Setor produtivo critica a cautela do Banco Central e pede início dos cortes de juros

Taxa Selic e Críticas ao Banco Central

A manutenção da taxa Selic em 15% ao ano gerou críticas significativas do setor produtivo. Apesar de essa decisão ter sido amplamente prevista pelo mercado, entidades empresariais e sindicais veem a postura do Banco Central como um obstáculo ao crescimento econômico. Isso ocorre em um cenário em que a inflação está em queda, a economia enfrenta uma desaceleração e o mercado de trabalho apresenta sinais de fraqueza.

Reação da Confederação Nacional da Indústria

Em nota oficial, a Confederação Nacional da Indústria (CNI) comentou que o Banco Central desconsiderou “evidências robustas” que indicavam que a economia já estava pronta para iniciar um ciclo de redução da Selic. O presidente da CNI, Ricardo Alban, avaliou que a manutenção dos juros é “excessiva e prejudicial”, uma vez que intensifica a desaceleração da atividade econômica, encarece o crédito e inibe novos investimentos. Alban argumenta que há espaço para um ajuste gradual nos juros, sem prejuízo da meta de inflação.

Pontuação da Câmara Brasileira da Indústria da Construção

A Câmara Brasileira da Indústria da Construção (CBIC) expressou preocupação em relação à manutenção dos juros em patamares elevados. O presidente da CBIC, Renato Correia, declarou que a continuidade do crescimento do setor em 2026 está diretamente ligada à necessidade de queda dos juros o mais rápido possível.

Perspectivas do Comércio

No setor do comércio, o economista-chefe da Associação Paulista de Supermercados (Apas), Felipe Queiroz, considerou que a política do Banco Central está desconectada da realidade econômica nacional e internacional.
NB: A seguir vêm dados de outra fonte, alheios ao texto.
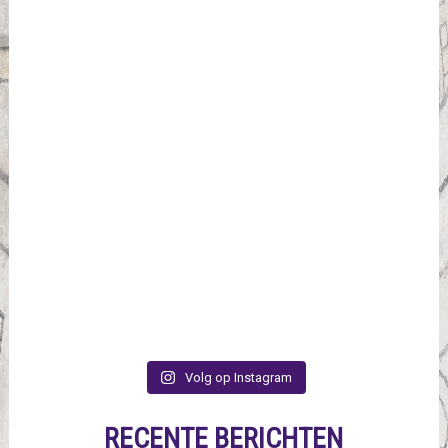
Volg op Instagram
RECENTE BERICHTEN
Ele destacou que, enquanto países como os Estados Unidos começaram a realizar cortes nas taxas de juros, o Brasil ainda mantém uma das maiores taxas reais do mundo. Queiroz pontuou que essa postura prejudica investimentos e consumo, agravando entraves estruturais e dificultando a condução da política fiscal.

Visão da Associação Comercial de São Paulo

Com uma abordagem mais moderada, a Associação Comercial de São Paulo (ACSP) comentou que a manutenção da Selic era uma decisão esperada, que reflete um ambiente econômico ainda delicado. O economista Ulisses Ruiz de Gamboa afirmou que a inflação e as expectativas ainda estão acima da meta, e que o contexto envolve expansão fiscal, resiliência do mercado de trabalho e incertezas no cenário internacional. Segundo ele, o comunicado do Comitê de Política Monetária (Copom) será fundamental para compreender a sinalização de próximos passos na política monetária.

Reações dos Trabalhadores

A Central Única dos Trabalhadores (CUT) manifestou sua posição em nota, classificando a decisão do Banco Central como um “descumprimento das necessidades da população e do setor produtivo”. A presidenta da Confederação Nacional dos Trabalhadores do Ramo Financeiro da CUT (Contraf-CUT) e vice-presidenta da CUT, Juvandia Moreira, afirmou que a taxa Selic elevada direciona recursos do investimento produtivo para o “rentismo”.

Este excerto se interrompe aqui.